2. It is then heated to a very high temperature (about 200 degrees celsius) and held at that heat for 6 hours.

3. Meanwhile, hydrogen gas is pumped through the mixture at high pressure, and then the excited hydrogen atoms penetrate the vegetable oil molecules and chemically change them into 'transfats' ('trans fatty acids'). These are new, complex substances that are not found in nature, except at low levels in some animal fats.

4. The mixture is then cooled down to form tiny hard plastic-like beads. These hard beads are known as 'hydrogenated oil'.

The beads of hydrogenated oil are mixed with liquid vegetable oil and heated up again to a high temperature. when this mixture cools you have margarine. Margarine made like this can contain 'trans-fats' at levels up to 40%.

Many people thought that the great health debate between butter and margarine had been resolved long ago: butter had too much saturated fat and encouraged heart disease and obesity. Margarine received a clean bill of health, because it was high in polyunsaturated fats and low in the heavier saturated fats. Nobody took much account of the fact that margarine is high in hydrogenated fat, the chemically transformed fat rich in unusual trans-fats.

A Department of Health report shows that the beginnings of heart disease can be found in those as young as seven. Research in the USA has shown that nowadays even 3-year old children have developed fatty deposits of plaque in their arteries at levels normally only found in much older people.

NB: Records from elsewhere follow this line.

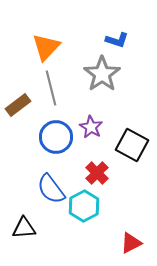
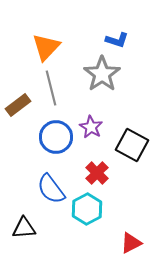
cyan hexagon: moved 3 px right, 3 px down
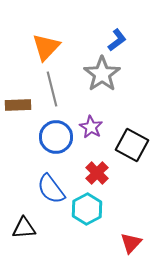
blue L-shape: rotated 55 degrees counterclockwise
gray line: moved 1 px right, 1 px down
brown rectangle: rotated 35 degrees clockwise
red triangle: rotated 20 degrees counterclockwise
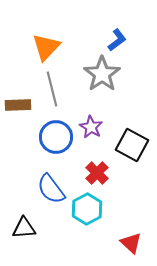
red triangle: rotated 30 degrees counterclockwise
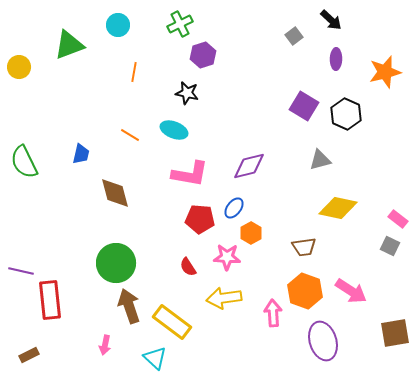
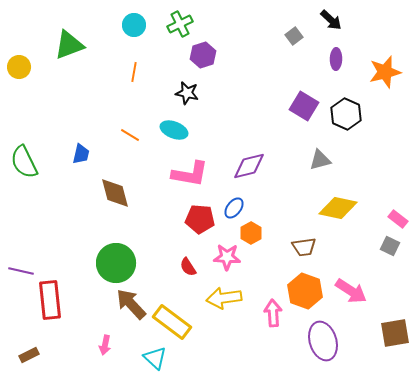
cyan circle at (118, 25): moved 16 px right
brown arrow at (129, 306): moved 2 px right, 2 px up; rotated 24 degrees counterclockwise
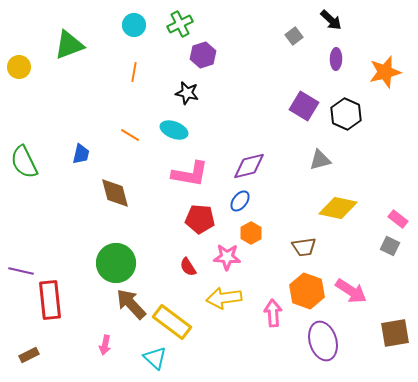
blue ellipse at (234, 208): moved 6 px right, 7 px up
orange hexagon at (305, 291): moved 2 px right
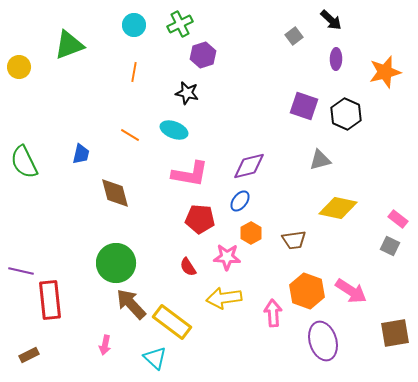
purple square at (304, 106): rotated 12 degrees counterclockwise
brown trapezoid at (304, 247): moved 10 px left, 7 px up
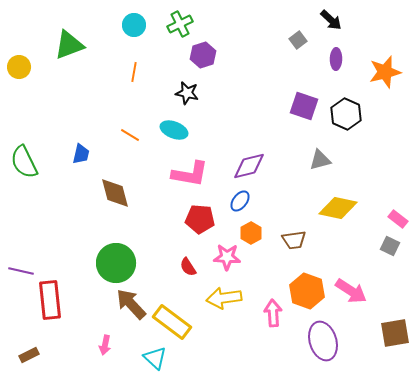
gray square at (294, 36): moved 4 px right, 4 px down
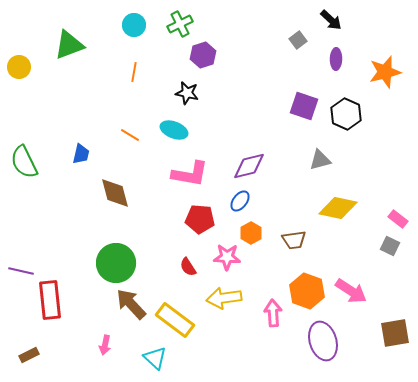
yellow rectangle at (172, 322): moved 3 px right, 2 px up
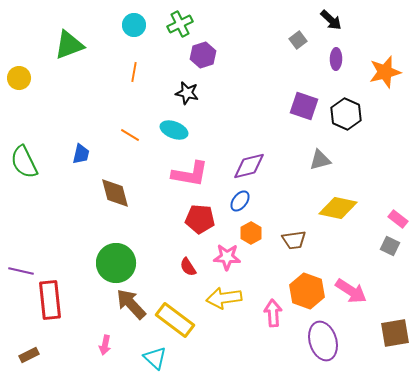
yellow circle at (19, 67): moved 11 px down
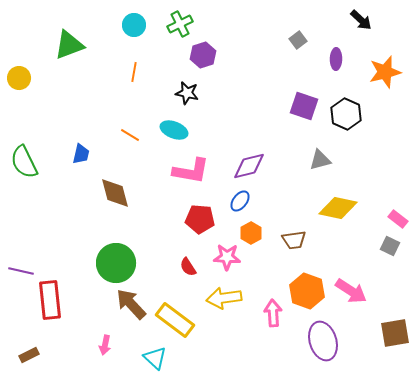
black arrow at (331, 20): moved 30 px right
pink L-shape at (190, 174): moved 1 px right, 3 px up
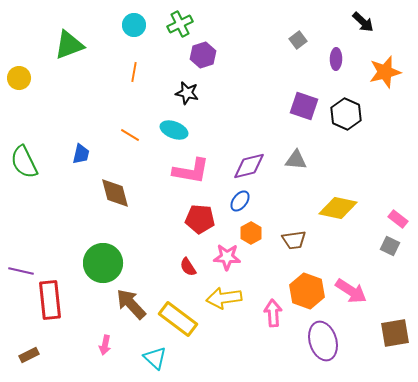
black arrow at (361, 20): moved 2 px right, 2 px down
gray triangle at (320, 160): moved 24 px left; rotated 20 degrees clockwise
green circle at (116, 263): moved 13 px left
yellow rectangle at (175, 320): moved 3 px right, 1 px up
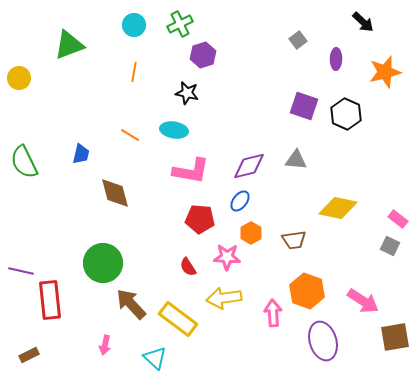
cyan ellipse at (174, 130): rotated 12 degrees counterclockwise
pink arrow at (351, 291): moved 12 px right, 10 px down
brown square at (395, 333): moved 4 px down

Just because some food product is 'vegetarian' or 'vegan' does not necessarily mean it is healthy. A lack of essential fatty acids to handle fat, and the eating of transfats, is more often the cause of obesity and heart disease than the eating of cholesterol-rich foods. After all, the body needs some cholesterol to produce a range of crucial hormones. And it's not just cholesterol that's needed. You need fats too. Like proteins, fats (lipids) are the building blocks of the body's essential structures. The membrane of every cell is a thin envelope of fat that encases and protects it.

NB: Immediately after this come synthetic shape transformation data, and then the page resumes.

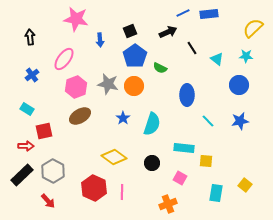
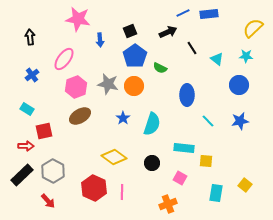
pink star at (76, 19): moved 2 px right
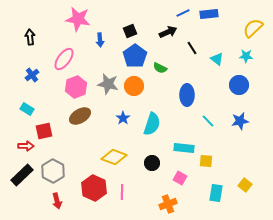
yellow diamond at (114, 157): rotated 15 degrees counterclockwise
red arrow at (48, 201): moved 9 px right; rotated 28 degrees clockwise
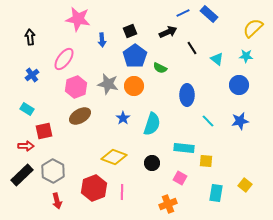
blue rectangle at (209, 14): rotated 48 degrees clockwise
blue arrow at (100, 40): moved 2 px right
red hexagon at (94, 188): rotated 15 degrees clockwise
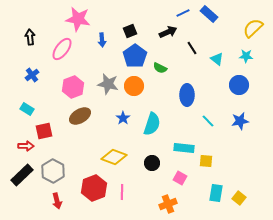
pink ellipse at (64, 59): moved 2 px left, 10 px up
pink hexagon at (76, 87): moved 3 px left
yellow square at (245, 185): moved 6 px left, 13 px down
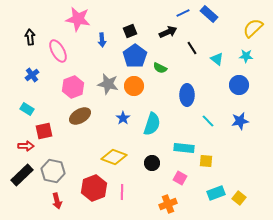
pink ellipse at (62, 49): moved 4 px left, 2 px down; rotated 65 degrees counterclockwise
gray hexagon at (53, 171): rotated 15 degrees counterclockwise
cyan rectangle at (216, 193): rotated 60 degrees clockwise
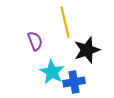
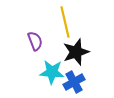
black star: moved 11 px left, 2 px down
cyan star: rotated 25 degrees counterclockwise
blue cross: rotated 20 degrees counterclockwise
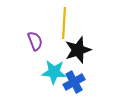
yellow line: moved 1 px left, 1 px down; rotated 16 degrees clockwise
black star: moved 2 px right, 2 px up
cyan star: moved 2 px right
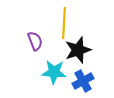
blue cross: moved 9 px right, 1 px up
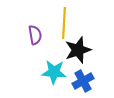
purple semicircle: moved 6 px up; rotated 12 degrees clockwise
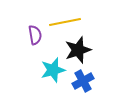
yellow line: moved 1 px right, 1 px up; rotated 76 degrees clockwise
cyan star: moved 1 px left, 2 px up; rotated 20 degrees counterclockwise
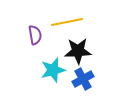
yellow line: moved 2 px right
black star: moved 1 px down; rotated 16 degrees clockwise
blue cross: moved 2 px up
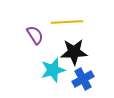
yellow line: rotated 8 degrees clockwise
purple semicircle: rotated 24 degrees counterclockwise
black star: moved 4 px left, 1 px down
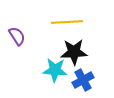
purple semicircle: moved 18 px left, 1 px down
cyan star: moved 2 px right; rotated 20 degrees clockwise
blue cross: moved 1 px down
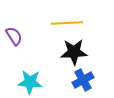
yellow line: moved 1 px down
purple semicircle: moved 3 px left
cyan star: moved 25 px left, 12 px down
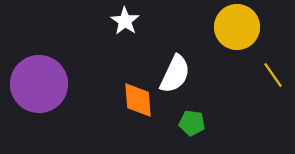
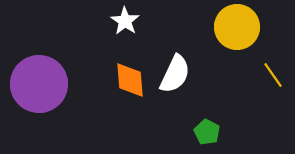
orange diamond: moved 8 px left, 20 px up
green pentagon: moved 15 px right, 9 px down; rotated 20 degrees clockwise
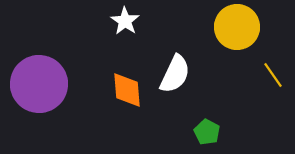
orange diamond: moved 3 px left, 10 px down
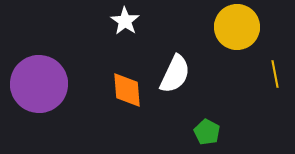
yellow line: moved 2 px right, 1 px up; rotated 24 degrees clockwise
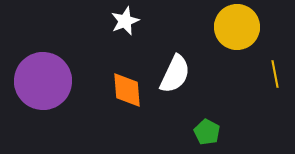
white star: rotated 16 degrees clockwise
purple circle: moved 4 px right, 3 px up
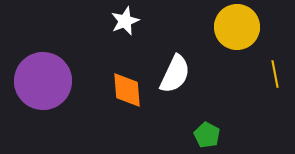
green pentagon: moved 3 px down
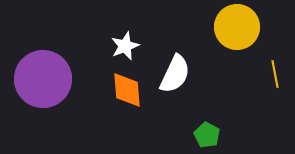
white star: moved 25 px down
purple circle: moved 2 px up
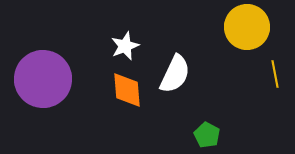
yellow circle: moved 10 px right
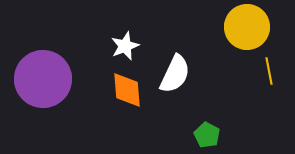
yellow line: moved 6 px left, 3 px up
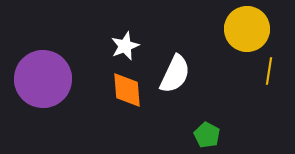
yellow circle: moved 2 px down
yellow line: rotated 20 degrees clockwise
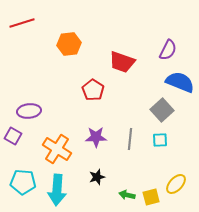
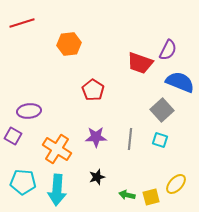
red trapezoid: moved 18 px right, 1 px down
cyan square: rotated 21 degrees clockwise
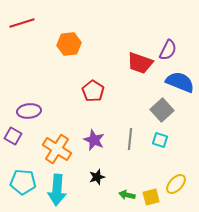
red pentagon: moved 1 px down
purple star: moved 2 px left, 3 px down; rotated 25 degrees clockwise
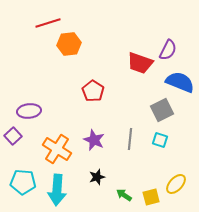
red line: moved 26 px right
gray square: rotated 15 degrees clockwise
purple square: rotated 18 degrees clockwise
green arrow: moved 3 px left; rotated 21 degrees clockwise
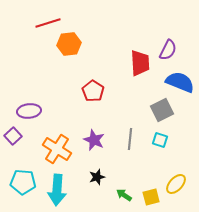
red trapezoid: rotated 112 degrees counterclockwise
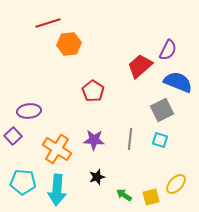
red trapezoid: moved 3 px down; rotated 128 degrees counterclockwise
blue semicircle: moved 2 px left
purple star: rotated 20 degrees counterclockwise
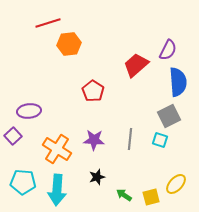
red trapezoid: moved 4 px left, 1 px up
blue semicircle: rotated 64 degrees clockwise
gray square: moved 7 px right, 6 px down
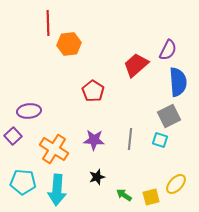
red line: rotated 75 degrees counterclockwise
orange cross: moved 3 px left
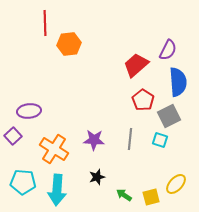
red line: moved 3 px left
red pentagon: moved 50 px right, 9 px down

Fatty acids strongly influence the 'fluidity' of the cell, the ability of the cell wall to allow red blood cells through with life-sustaining nutrients. The brain is 60% lipids.

Trans-fatty acids sit like cement in the body, clogging up arteries and impeding hormone production, and replacing good, necessary fats (Omega 3s and 6's) with something harmful. You can't do anything with transfatty acid except burn it off as calories; basically, its function is to poison your system and generate abnormal biochemistry.